Rev. Charles Svendsen
Scripture: Psalm 107:1-3, 23-32 and Mark 4:35-41
Pastor Charles' Warmup for August 27:
This Sunday, August 27th, we have two remarkable and relevant Scriptures before us: Psalm 107:1-3, 23-32 and Mark 4:35-41. Psalm 107 begins the fifth and last Book of Psalms, mirroring the five Books of the Law.
Our NRSV pew Bible titles Psalm 107 "Thanksgiving for Deliverance from Many Troubles." And that it is. The psalmist begins, "O give thanks to the Lord who is good, whose mercy endures forever."
Gathering to give our thanks to the Lord is what believers do in worship week by week. When times are good it is natural to offer our thanksgivings to a good and gracious God. But when days are difficult, the psalmist encourages us to give thanks all the more. In the very next breath the psalmist sings, "Let the redeemed of the Lord say so." And what are we saying? "Thank you, Lord, you are good!" Yet the psalmist's context is not thanksgiving during easy times, but in troubling days. The psalmist finishes, "Let the redeemed of the Lord say so, those the Lord has redeemed from trouble."
Our lives, our church, our nation and the nations of the world live in troubling times. What is our first response? The psalmist answers us: "O give thanks to the Lord, for the Lord is good." On Sunday we will sing in our traditional service (9:30 am) three sturdy and thoughtful hymns. In our contemporary service (11:15 am) we will sing a joyous variety of songs more recently composed. We also welcome Mende Miller for a Moment for Mission about her recent trip to Ukraine with Impact Ministries. This Sunday we will celebrate our monthly Service for Wholeness.
We will worship with thanks on our lips and gratitude in our harts this Lord's Day.
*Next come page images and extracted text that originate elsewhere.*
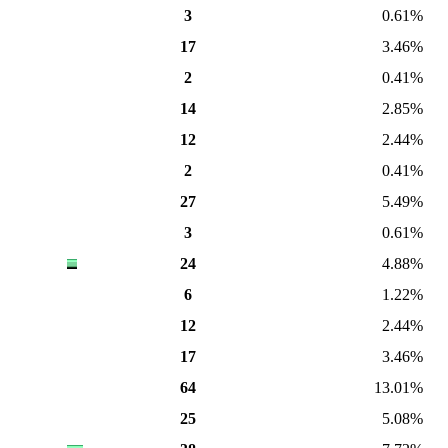
3
0.61%
17
3.46%
2
0.41%
14
2.85%
12
2.44%
2
0.41%
27
5.49%
3
0.61%
24
4.88%
6
1.22%
12
2.44%
17
3.46%
64
13.01%
25
5.08%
As the redeemed of the Lord we gather on Sunday to "say so."
O give thanks to the Lord, for he is good; for his steadfast love endures forever.
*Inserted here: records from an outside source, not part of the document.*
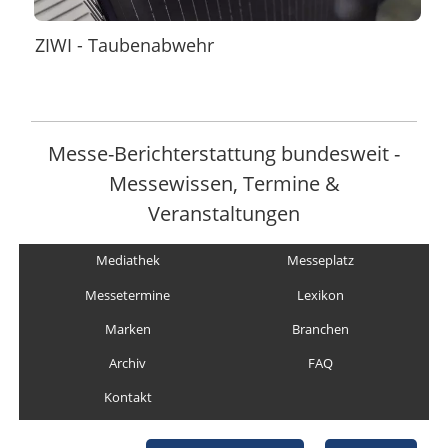
ZIWI - Taubenabwehr
Messe-Berichterstattung bundesweit -
Messewissen, Termine &
Veranstaltungen
Mediathek
Messeplatz
Messetermine
Lexikon
Marken
Branchen
Archiv
FAQ
Kontakt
Let the redeemed of the Lord say so, those he redeemed from trouble
and gathered in from the lands, from the east and from the west, from the north and from the south.
Some went down to the sea in ships, doing business on the mighty waters;
they saw the deeds of the Lord, his wondrous works in the deep.
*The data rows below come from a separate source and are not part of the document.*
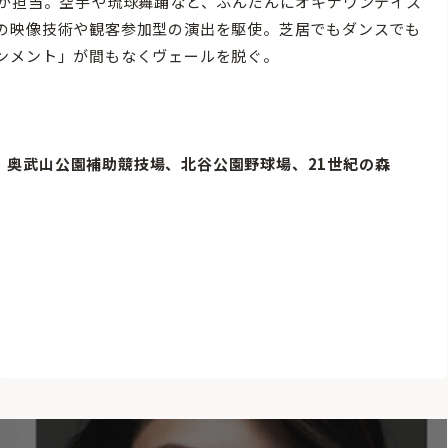
乃が担当。空手や琉球舞踊など、ふんだんにオキナワンテイス
の映像技術や観客参加型の演出を駆使。芝居でもダンスでも
ンメント」が間もなくヴェールを脱ぐ。
広場、奥武山公園補助競技場、北谷公園野球場、21世紀の森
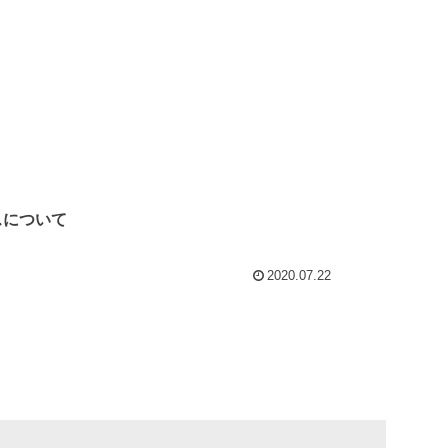
スについて
2020.07.22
For he commanded and raised the stormy wind, which lifted up the waves of the sea.
They mounted up to heaven, they went down to the depths; their courage melted away in their calamity;
they reeled and staggered like drunkards, and were at their wits’ end.
Then they cried to the Lord in their trouble, and he brought them out from their distress;
he made the storm be still, and the waves of the sea were hushed.
Then they were glad because they had quiet, and he brought them to their desired haven.
Let them thank the Lord for his steadfast love, for his wonderful works to humankind.
Let them extol him in the congregation of the people, and praise him in the assembly of the elders.
On that day, when evening had come, he said to them, “Let us go across to the other side.” And leaving the crowd behind, they took him with them in the boat, just as he was. Other boats were with him. A great windstorm arose, and the waves beat into the boat, so that the boat was already being swamped. But he was in the stern, asleep on the cushion; and they woke him up and said to him, “Teacher, do you not care that we are perishing?” He woke up and rebuked the wind, and said to the sea, “Peace! Be still!” Then the wind ceased, and there was a dead calm. He said to them, “Why are you afraid? Have you still no faith?” And they were filled with great awe and said to one another, “Who then is this, that even the wind and the sea obey him?”